■ Information supplied:
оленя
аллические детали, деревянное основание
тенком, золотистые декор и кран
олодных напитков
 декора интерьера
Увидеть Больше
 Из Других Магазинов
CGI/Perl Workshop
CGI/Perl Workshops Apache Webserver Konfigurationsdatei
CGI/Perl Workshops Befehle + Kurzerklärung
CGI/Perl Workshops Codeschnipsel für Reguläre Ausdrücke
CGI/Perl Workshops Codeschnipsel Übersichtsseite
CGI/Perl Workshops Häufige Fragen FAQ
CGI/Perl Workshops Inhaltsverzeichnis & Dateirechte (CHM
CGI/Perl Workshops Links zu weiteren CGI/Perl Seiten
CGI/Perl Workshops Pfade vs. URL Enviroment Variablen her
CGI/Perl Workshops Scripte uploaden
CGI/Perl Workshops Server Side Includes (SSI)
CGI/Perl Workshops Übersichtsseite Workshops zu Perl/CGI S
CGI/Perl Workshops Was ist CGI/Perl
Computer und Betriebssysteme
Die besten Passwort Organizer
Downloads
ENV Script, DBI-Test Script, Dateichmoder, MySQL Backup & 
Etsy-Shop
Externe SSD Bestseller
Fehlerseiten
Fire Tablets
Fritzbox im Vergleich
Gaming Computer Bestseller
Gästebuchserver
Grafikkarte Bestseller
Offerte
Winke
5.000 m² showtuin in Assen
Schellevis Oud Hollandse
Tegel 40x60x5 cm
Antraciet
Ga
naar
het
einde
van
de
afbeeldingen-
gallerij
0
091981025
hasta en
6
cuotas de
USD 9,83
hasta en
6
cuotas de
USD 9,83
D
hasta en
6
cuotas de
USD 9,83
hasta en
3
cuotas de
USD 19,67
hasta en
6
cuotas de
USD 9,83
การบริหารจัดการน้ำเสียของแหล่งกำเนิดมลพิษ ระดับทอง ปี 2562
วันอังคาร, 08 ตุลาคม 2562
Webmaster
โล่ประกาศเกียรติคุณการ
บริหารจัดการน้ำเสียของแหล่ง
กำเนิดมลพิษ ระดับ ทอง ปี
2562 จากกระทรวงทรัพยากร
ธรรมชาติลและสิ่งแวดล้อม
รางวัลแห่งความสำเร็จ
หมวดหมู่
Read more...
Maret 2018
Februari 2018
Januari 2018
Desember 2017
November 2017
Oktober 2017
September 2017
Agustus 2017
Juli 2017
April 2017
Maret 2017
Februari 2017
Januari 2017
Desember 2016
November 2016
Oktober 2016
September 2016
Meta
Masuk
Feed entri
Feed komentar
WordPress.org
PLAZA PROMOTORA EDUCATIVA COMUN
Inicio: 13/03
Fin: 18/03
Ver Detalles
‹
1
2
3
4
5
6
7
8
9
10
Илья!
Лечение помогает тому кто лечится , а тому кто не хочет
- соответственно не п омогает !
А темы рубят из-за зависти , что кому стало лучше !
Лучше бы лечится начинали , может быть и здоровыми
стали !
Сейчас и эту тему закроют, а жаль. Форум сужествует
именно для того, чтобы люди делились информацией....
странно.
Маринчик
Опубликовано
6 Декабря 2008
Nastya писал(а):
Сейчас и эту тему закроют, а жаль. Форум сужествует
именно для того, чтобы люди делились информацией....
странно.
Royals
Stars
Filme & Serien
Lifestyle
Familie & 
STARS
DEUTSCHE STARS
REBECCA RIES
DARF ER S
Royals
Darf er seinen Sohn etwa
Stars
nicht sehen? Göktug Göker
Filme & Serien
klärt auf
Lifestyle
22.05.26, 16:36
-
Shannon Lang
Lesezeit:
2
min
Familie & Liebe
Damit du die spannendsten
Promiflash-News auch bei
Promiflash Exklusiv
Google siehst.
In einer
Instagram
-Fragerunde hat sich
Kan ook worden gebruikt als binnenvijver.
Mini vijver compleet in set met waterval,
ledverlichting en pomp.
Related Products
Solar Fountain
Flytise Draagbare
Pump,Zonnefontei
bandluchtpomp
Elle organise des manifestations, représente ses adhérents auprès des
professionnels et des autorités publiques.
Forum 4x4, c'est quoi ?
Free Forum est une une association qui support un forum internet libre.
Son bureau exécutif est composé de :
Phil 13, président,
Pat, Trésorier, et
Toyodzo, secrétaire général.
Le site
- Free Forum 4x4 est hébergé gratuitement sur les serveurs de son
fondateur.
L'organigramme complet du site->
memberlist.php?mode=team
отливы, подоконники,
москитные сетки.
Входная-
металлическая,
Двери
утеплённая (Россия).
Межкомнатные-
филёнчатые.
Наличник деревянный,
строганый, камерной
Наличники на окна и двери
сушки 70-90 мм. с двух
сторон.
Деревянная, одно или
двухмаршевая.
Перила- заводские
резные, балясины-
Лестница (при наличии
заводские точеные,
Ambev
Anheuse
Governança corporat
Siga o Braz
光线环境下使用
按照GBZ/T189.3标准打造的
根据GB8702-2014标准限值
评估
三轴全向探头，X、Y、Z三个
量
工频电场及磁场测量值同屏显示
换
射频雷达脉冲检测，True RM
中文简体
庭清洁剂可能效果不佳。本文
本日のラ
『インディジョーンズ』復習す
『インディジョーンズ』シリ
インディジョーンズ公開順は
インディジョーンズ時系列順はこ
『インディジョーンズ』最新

■ Problem to work on:
Once you have read the entries, write them all out again exactly.

■ Response for this exercise:
оленя
аллические детали, деревянное основание
тенком, золотистые декор и кран
олодных напитков
 декора интерьера
Увидеть Больше
 Из Других Магазинов
CGI/Perl Workshop
CGI/Perl Workshops Apache Webserver Konfigurationsdatei
CGI/Perl Workshops Befehle + Kurzerklärung
CGI/Perl Workshops Codeschnipsel für Reguläre Ausdrücke
CGI/Perl Workshops Codeschnipsel Übersichtsseite
CGI/Perl Workshops Häufige Fragen FAQ
CGI/Perl Workshops Inhaltsverzeichnis & Dateirechte (CHM
CGI/Perl Workshops Links zu weiteren CGI/Perl Seiten
CGI/Perl Workshops Pfade vs. URL Enviroment Variablen her
CGI/Perl Workshops Scripte uploaden
CGI/Perl Workshops Server Side Includes (SSI)
CGI/Perl Workshops Übersichtsseite Workshops zu Perl/CGI S
CGI/Perl Workshops Was ist CGI/Perl
Computer und Betriebssysteme
Die besten Passwort Organizer
Downloads
ENV Script, DBI-Test Script, Dateichmoder, MySQL Backup & 
Etsy-Shop
Externe SSD Bestseller
Fehlerseiten
Fire Tablets
Fritzbox im Vergleich
Gaming Computer Bestseller
Gästebuchserver
Grafikkarte Bestseller
Offerte
Winke
5.000 m² showtuin in Assen
Schellevis Oud Hollandse
Tegel 40x60x5 cm
Antraciet
Ga
naar
het
einde
van
de
afbeeldingen-
gallerij
0
091981025
hasta en
6
cuotas de
USD 9,83
hasta en
6
cuotas de
USD 9,83
D
hasta en
6
cuotas de
USD 9,83
hasta en
3
cuotas de
USD 19,67
hasta en
6
cuotas de
USD 9,83
การบริหารจัดการน้ำเสียของแหล่งกำเนิดมลพิษ ระดับทอง ปี 2562
วันอังคาร, 08 ตุลาคม 2562
Webmaster
โล่ประกาศเกียรติคุณการ
บริหารจัดการน้ำเสียของแหล่ง
กำเนิดมลพิษ ระดับ ทอง ปี
2562 จากกระทรวงทรัพยากร
ธรรมชาติลและสิ่งแวดล้อม
รางวัลแห่งความสำเร็จ
หมวดหมู่
Read more...
Maret 2018
Februari 2018
Januari 2018
Desember 2017
November 2017
Oktober 2017
September 2017
Agustus 2017
Juli 2017
April 2017
Maret 2017
Februari 2017
Januari 2017
Desember 2016
November 2016
Oktober 2016
September 2016
Meta
Masuk
Feed entri
Feed komentar
WordPress.org
PLAZA PROMOTORA EDUCATIVA COMUN
Inicio: 13/03
Fin: 18/03
Ver Detalles
‹
1
2
3
4
5
6
7
8
9
10
Илья!
Лечение помогает тому кто лечится , а тому кто не хочет
- соответственно не п омогает !
А темы рубят из-за зависти , что кому стало лучше !
Лучше бы лечится начинали , может быть и здоровыми
стали !
Сейчас и эту тему закроют, а жаль. Форум сужествует
именно для того, чтобы люди делились информацией....
странно.
Маринчик
Опубликовано
6 Декабря 2008
Nastya писал(а):
Сейчас и эту тему закроют, а жаль. Форум сужествует
именно для того, чтобы люди делились информацией....
странно.
Royals
Stars
Filme & Serien
Lifestyle
Familie & 
STARS
DEUTSCHE STARS
REBECCA RIES
DARF ER S
Royals
Darf er seinen Sohn etwa
Stars
nicht sehen? Göktug Göker
Filme & Serien
klärt auf
Lifestyle
22.05.26, 16:36
-
Shannon Lang
Lesezeit:
2
min
Familie & Liebe
Damit du die spannendsten
Promiflash-News auch bei
Promiflash Exklusiv
Google siehst.
In einer
Instagram
-Fragerunde hat sich
Kan ook worden gebruikt als binnenvijver.
Mini vijver compleet in set met waterval,
ledverlichting en pomp.
Related Products
Solar Fountain
Flytise Draagbare
Pump,Zonnefontei
bandluchtpomp
Elle organise des manifestations, représente ses adhérents auprès des
professionnels et des autorités publiques.
Forum 4x4, c'est quoi ?
Free Forum est une une association qui support un forum internet libre.
Son bureau exécutif est composé de :
Phil 13, président,
Pat, Trésorier, et
Toyodzo, secrétaire général.
Le site
- Free Forum 4x4 est hébergé gratuitement sur les serveurs de son
fondateur.
L'organigramme complet du site->
memberlist.php?mode=team
отливы, подоконники,
москитные сетки.
Входная-
металлическая,
Двери
утеплённая (Россия).
Межкомнатные-
филёнчатые.
Наличник деревянный,
строганый, камерной
Наличники на окна и двери
сушки 70-90 мм. с двух
сторон.
Деревянная, одно или
двухмаршевая.
Перила- заводские
резные, балясины-
Лестница (при наличии
заводские точеные,
Ambev
Anheuse
Governança corporat
Siga o Braz
光线环境下使用
按照GBZ/T189.3标准打造的
根据GB8702-2014标准限值
评估
三轴全向探头，X、Y、Z三个
量
工频电场及磁场测量值同屏显示
换
射频雷达脉冲检测，True RM
中文简体
庭清洁剂可能效果不佳。本文
本日のラ
『インディジョーンズ』復習す
『インディジョーンズ』シリ
インディジョーンズ公開順は
インディジョーンズ時系列順はこ
『インディジョーンズ』最新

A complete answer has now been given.